06 — High-Level Architecture

Covers tasks 8 & 11 (diagrams). The system in layers, the canonical request flows, and the deployment topology. Diagrams use C4-style flowcharts (portable across Mermaid renderers) plus sequence diagrams for flows.

Reminder: in v1 the “services” below are modules in one bitvaultd binary (ADR-0001).
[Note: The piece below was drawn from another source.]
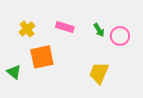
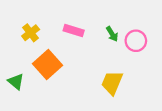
orange square: (42, 57) -> (48, 65), turned -30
The diagrams show the logical architecture, which is identical whether deployed as one process or many — that is the point of the seam design.

Architecture Freeze V1 (2026-06-12): diagrams updated for the freeze — the change journal is written in the commit transaction by File & Metadata (source of truth; Sync reads it, not a bus projection), the event bus is in-process in V1 (NATS at P3), and search is Postgres-FTS in V1. See data model §6.
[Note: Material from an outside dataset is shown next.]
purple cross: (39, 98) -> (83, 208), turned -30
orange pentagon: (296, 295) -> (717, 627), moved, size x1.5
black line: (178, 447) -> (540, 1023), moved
1. System Context (C4 Level 1)

Who/what uses BitVault and what BitVault depends on.

flowchart TB
    classDef person fill:#dbeafe,stroke:#1e40af,color:#111827;
    classDef system fill:#fde68a,stroke:#b45309,color:#111827;
    classDef ext fill:#e5e7eb,stroke:#6b7280,color:#111827;

    user["End User<br/>(web / mobile)"]:::person
    dev["Developer / Operator<br/>(CLI, automation)"]:::person
    admin["Tenant Admin"]:::person

    bv["BitVault Platform<br/>file storage · sync · sharing · search"]:::system

    obj["Object Storage<br/>MinIO / S3 / R2 / GCS / Azure"]:::ext
    idp["External IdP<br/>(OIDC / SSO)"]:::ext
    smtp["Email / SMTP"]:::ext
    hook["Tenant Webhook Endpoints"]:::ext

    user -->|"REST / HTTPS"| bv
    dev -->|"REST + gRPC (CLI)"| bv
    admin -->|"REST / HTTPS"| bv
    bv -->|"presigned PUT/GET"| obj
    bv -->|"authn"| idp
    bv -->|"notifications"| smtp
    bv -->|"signed events"| hook
    user <-. "direct byte transfer (presigned)" .-> obj

Note the dashed line: users transfer bytes directly to/from object storage; BitVault issues the URL but the payload never traverses its compute (R5/ADR-0011).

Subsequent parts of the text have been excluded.